## REQUIREMENT
Type out the listing below exactly. Pictures stay out of it.
____
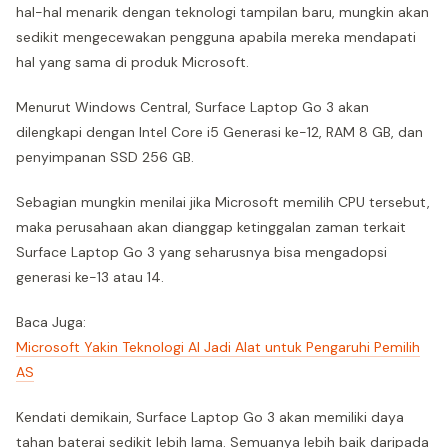
hal-hal menarik dengan teknologi tampilan baru, mungkin akan
sedikit mengecewakan pengguna apabila mereka mendapati
hal yang sama di produk Microsoft.
Menurut Windows Central, Surface Laptop Go 3 akan
dilengkapi dengan Intel Core i5 Generasi ke-12, RAM 8 GB, dan
penyimpanan SSD 256 GB.
Sebagian mungkin menilai jika Microsoft memilih CPU tersebut,
maka perusahaan akan dianggap ketinggalan zaman terkait
Surface Laptop Go 3 yang seharusnya bisa mengadopsi
generasi ke-13 atau 14.
Baca Juga:
Microsoft Yakin Teknologi AI Jadi Alat untuk Pengaruhi Pemilih
AS
Kendati demikain, Surface Laptop Go 3 akan memiliki daya
tahan baterai sedikit lebih lama. Semuanya lebih baik daripada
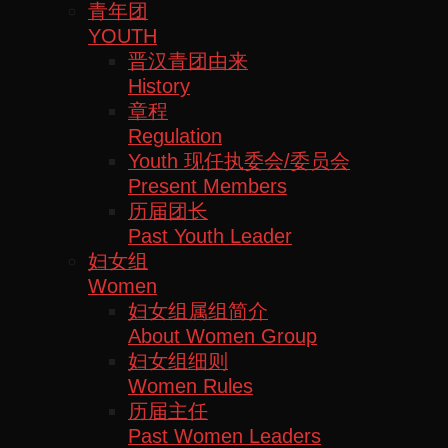
青年团
YOUTH
晋汉青团由来
History
章程
Regulation
Youth 现任执委会/委员会
Present Members
历届团长
Past Youth Leader
妇女组
Women
妇女组属组简介
About Women Group
妇女组细则
Women Rules
历届主任
Past Women Leaders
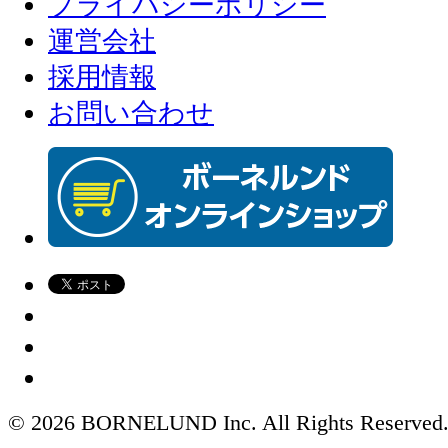
プライバシーポリシー
運営会社
採用情報
お問い合わせ
© 2026 BORNELUND Inc. All Rights Reserved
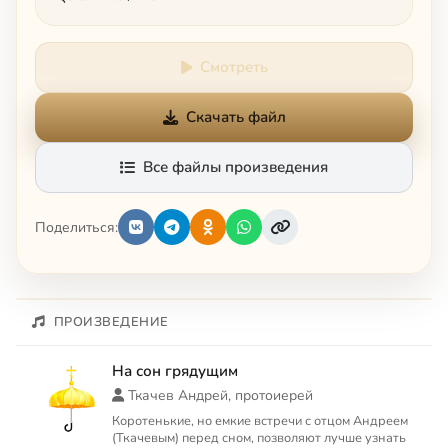
Смотреть
Скачать файл
Все файлы произведения
Поделиться:
ПРОИЗВЕДЕНИЕ
На сон грядущим
Ткачев Андрей, протоиерей
Коротенькие, но емкие встречи с отцом Андреем
(Ткачевым) перед сном, позволяют лучше узнать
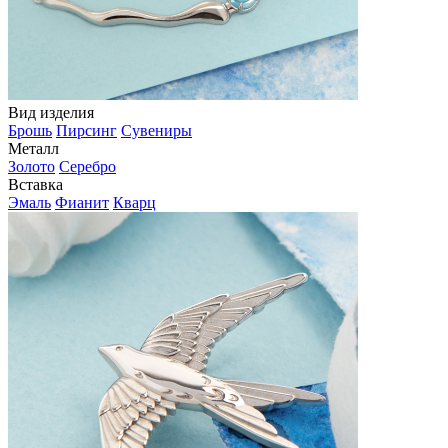
Вид изделия
Брошь
Пирсинг
Сувениры
Металл
Золото
Серебро
Вставка
Эмаль
Фианит
Кварц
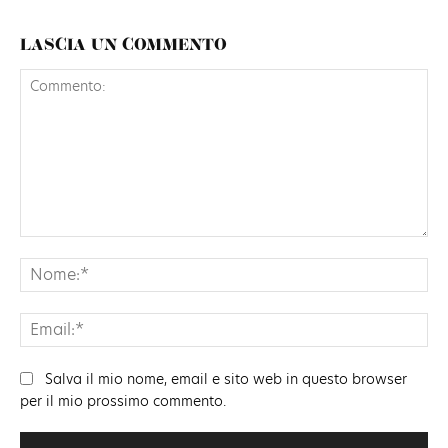
LASCIA UN COMMENTO
Commento:
No
Ema
Salva il mio nome, email e sito web in questo browser
per il mio prossimo commento.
____
## RESPONSE BOX
hal-hal menarik dengan teknologi tampilan baru, mungkin akan
sedikit mengecewakan pengguna apabila mereka mendapati
hal yang sama di produk Microsoft.
Menurut Windows Central, Surface Laptop Go 3 akan
dilengkapi dengan Intel Core i5 Generasi ke-12, RAM 8 GB, dan
penyimpanan SSD 256 GB.
Sebagian mungkin menilai jika Microsoft memilih CPU tersebut,
maka perusahaan akan dianggap ketinggalan zaman terkait
Surface Laptop Go 3 yang seharusnya bisa mengadopsi
generasi ke-13 atau 14.
Baca Juga:
Microsoft Yakin Teknologi AI Jadi Alat untuk Pengaruhi Pemilih
AS
Kendati demikain, Surface Laptop Go 3 akan memiliki daya
tahan baterai sedikit lebih lama. Semuanya lebih baik daripada
青年团
YOUTH
晋汉青团由来
History
章程
Regulation
Youth 现任执委会/委员会
Present Members
历届团长
Past Youth Leader
妇女组
Women
妇女组属组简介
About Women Group
妇女组细则
Women Rules
历届主任
Past Women Leaders
プライバシーポリシー
運営会社
採用情報
お問い合わせ
© 2026 BORNELUND Inc. All Rights Reserved
Смотреть
Скачать файл
Все файлы произведения
Поделиться:
ПРОИЗВЕДЕНИЕ
На сон грядущим
Ткачев Андрей, протоиерей
Коротенькие, но емкие встречи с отцом Андреем
(Ткачевым) перед сном, позволяют лучше узнать
Вид изделия
Брошь
Пирсинг
Сувениры
Металл
Золото
Серебро
Вставка
Эмаль
Фианит
Кварц
LASCIA UN COMMENTO
Commento:
No
Ema
Salva il mio nome, email e sito web in questo browser
per il mio prossimo commento.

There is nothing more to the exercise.